One of the most awaited economic reports of the first quarter of every year is the OECD (Organization for Economic Co-Operation and Development) economic outlook. The interim report released yesterday surprised the world positively – the OECD projects that the world economy will grow by 5.6% in 2021 and 4% in 2022.
The new projections are about 1% higher than the previous ones, sending a bullish signal across financial markets. Unexpectedly, the good news came as a sign of confidence – equities rallied in response.
Faster and Effective Vaccination Deployment Paid Off
One of the reasons cited for the more optimistic report is faster and effective vaccination deployment. Indeed, the start differed from country to country. While some countries organized the process faster (e.g., the United Kingdom, the United States, Israel), others faced supply problems but also logistical issues.
However, each day counts as governments around the world cope better with the infrastructure challenges. Every day a new solution is found for more capacities – even competitors in the pharma industry agreed to produce vaccines developed by their market rivals.
As a result, the race to full economic recovery is uneven. Whoever wins the vaccination rate will also win a bigger share of the worlds’ economy.
The report also mentions fiscal stimulus in advanced economies. Only in the United States, the report estimates that the GDP will be boosted by about 3% this year alone on the back of the stimulus.

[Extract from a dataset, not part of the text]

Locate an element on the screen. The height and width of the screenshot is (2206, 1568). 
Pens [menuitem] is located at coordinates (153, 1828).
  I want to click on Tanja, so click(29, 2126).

Yet, even in this chapter, huge differences exist. The chart above shows the incredible discrepancy between the United States’ fiscal support and the ones in the Euro area or Japan. Only in the last three months (i.e., since December 2020), the fiscal support in the States dwarfs the one in Europe or Japan. Hence, it is normal to expect an economic recovery at different spills.
Still, some positives exist. For example, the spillover effects of a faster economic recovery in the United States are expected to be seen in its trading partners’ economic growth as well.
Another interesting aspect the report covers refers to the monetary policy. The OECD gives its vote of confidence to the current easy monetary policies and urges central banks to keep conditions in place. Moreover, it even suggests that inflation should be left overshooting, just like Janet Yellen, the U.S. Treasury Secretary, said this week too.
All in all, an optimistic report from the OECD. Will it revise its prognosis further in the next interim report? Everyone surely expects so.